Search the material for lines containing the word "덧붙였다", and copy each one.
################
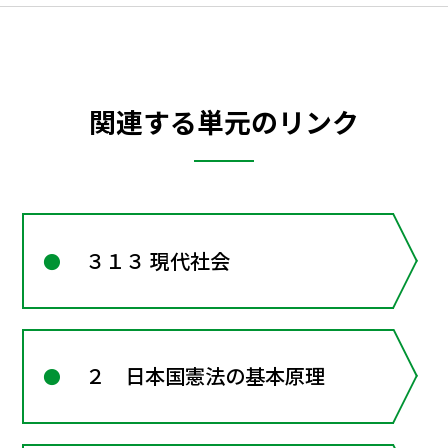
関連する単元のリンク
３１３ 現代社会
２ 日本国憲法の基本原理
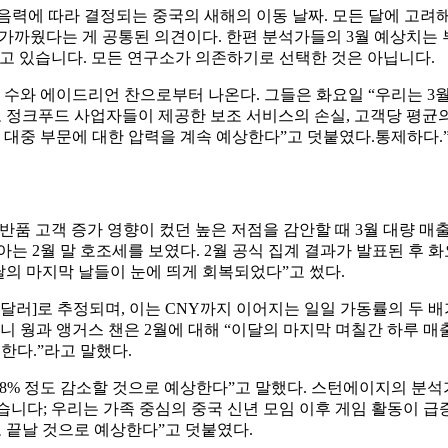
력에 따라 결정되는 중국의 새해의 이동 날짜. 모든 달에 고려해
에 가까웠다는 게 공통된 의견이다. 한편 분석가들의 3월 예상치는
하고 있습니다. 모든 연구소가 의존하기로 선택한 것은 아닙니다.
수와 에이드리언 찬으로부터 나온다. 그들은 화요일 “우리는 3월이
 정크푸드 사업자들이 제공한 보조 서비스의 손실, 고객당 평균의
 대중 부문에 대한 압력을 계속 예상한다”고 덧붙였다.통제하다.
품 고객 증가 영향이 컸던 높은 저점을 감안할 때 3월 대량 매
는 2월 말 호조세를 보였다. 2월 공식 집계 결과가 발표된 후 화
달의 마지막 날들이 눈에 띄게 회복되었다”고 썼다.
770만 달러]로 추정되며, 이는 CNY까지 이어지는 일일 가동률의 
니 웡과 앵거스 챈은 2월에 대해 “이달의 마지막 며칠간 하루 매출
한다.”라고 말했다.
서 38% 정도 감소할 것으로 예상한다”고 말했다. 스턴에이지의 
가했습니다; 우리는 가족 중심의 중국 신년 모임 이후 게임 활동이
이로 끝날 것으로 예상한다”고 덧붙였다.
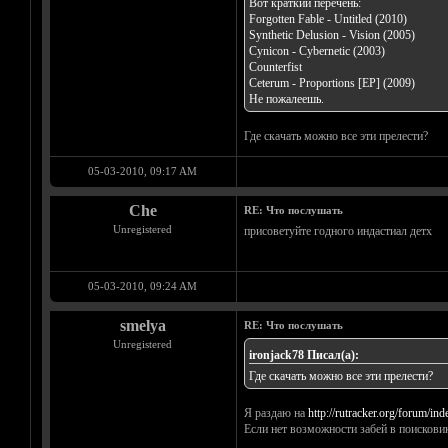
Вот краткий перечень:
Forgotten Fable - Untitled (2010)
Synthetic Delusion - Vision (2005)
Cynicon - Cybernetic (2003)
Counterfist
Ceterum - Proportions [EP] (2009)
Не пожалеешь.
Где скачать можно все эти прелести?
05-03-2010, 09:17 AM
Che
RE: Что послушать
Unregistered
присоветуйте годного индастиал детх
05-03-2010, 09:24 AM
smelya
RE: Что послушать
Unregistered
ironjack78 Писал(а):
Где скачать можно все эти прелести?
Я раздаю на
http://rutracker.org/forum/in
Если нет возможности забей в поискови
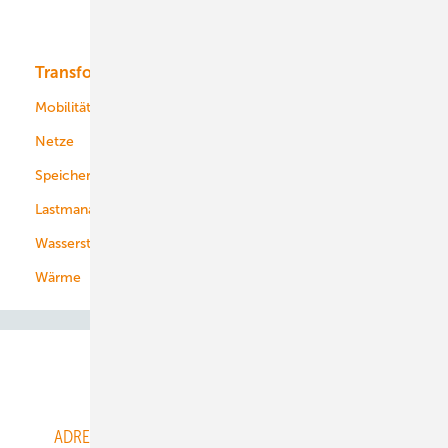
Bioenergie
Transformation
Energieversorger
Service
Mobilität
Kommunen
Netze
Stadtwerke
Speicher
Energiekonzerne
Lastmanagement
Wasserstoff
Wärme
Abo- & Leserservice
ADRESSBUCH der WIND- und SOLARENERGIE
AGB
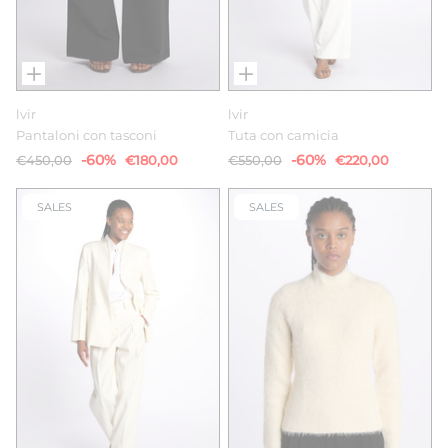
lvir
lvir
Pantaloni con tasconi
Tuta con camicia
-60%
-60%
€450,00
€180,00
€550,00
€220,00
SALES
SALES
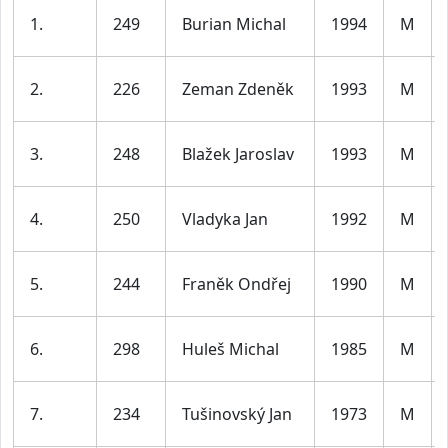
1.
249
Burian Michal
1994
M
2.
226
Zeman Zdeněk
1993
M
3.
248
Blažek Jaroslav
1993
M
4.
250
Vladyka Jan
1992
M
5.
244
Franěk Ondřej
1990
M
6.
298
Huleš Michal
1985
M
7.
234
Tušinovský Jan
1973
M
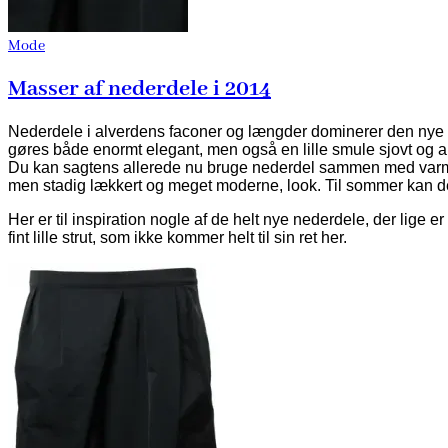
Mode
Masser af nederdele i 2014
Nederdele i alverdens faconer og længder dominerer den nye sæs
gøres både enormt elegant, men også en lille smule sjovt og a
Du kan sagtens allerede nu bruge nederdel sammen med varme st
men stadig lækkert og meget moderne, look. Til sommer kan d
Her er til inspiration nogle af de helt nye nederdele, der lige e
fint lille strut, som ikke kommer helt til sin ret her.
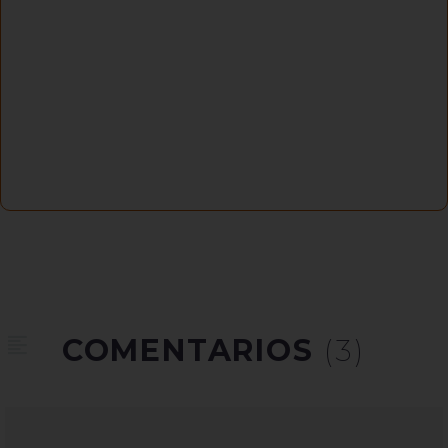
COMENTARIOS
(3)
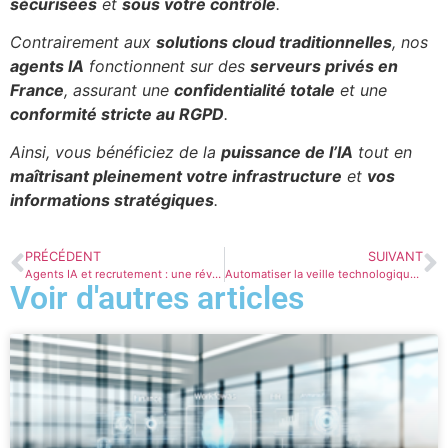
sécurisées
et
sous votre contrôle
.
Contrairement aux
solutions cloud traditionnelles
, nos
agents IA
fonctionnent sur des
serveurs privés en
France
, assurant une
confidentialité totale
et une
conformité stricte au RGPD
.
Ainsi, vous bénéficiez de la
puissance de l’IA
tout en
maîtrisant pleinement votre infrastructure
et
vos
informations stratégiques
.
PRÉCÉDENT
SUIVANT
Agents IA et recrutement : une révolution incontournable
Automatiser la veille technologique avec des agents IA
Voir d'autres articles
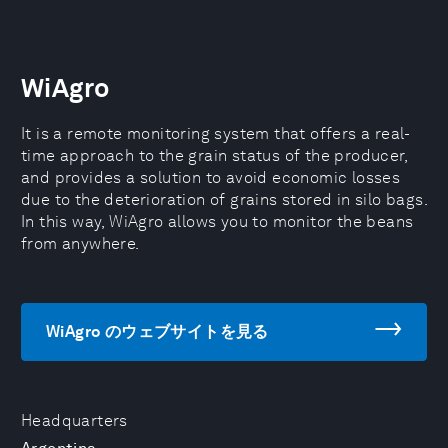
WiAgro
It is a remote monitoring system that offers a real-
time approach to the grain status of the producer,
and provides a solution to avoid economic losses
due to the deterioration of grains stored in silo bags.
In this way, WiAgro allows you to monitor the beans
from anywhere.
WiAgro のウェブサイトを見る
Headquarters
################
▶ Result of this exercise
 대중 부문에 대한 압력을 계속 예상한다”고 덧붙였다.통제하다.
이로 끝날 것으로 예상한다”고 덧붙였다.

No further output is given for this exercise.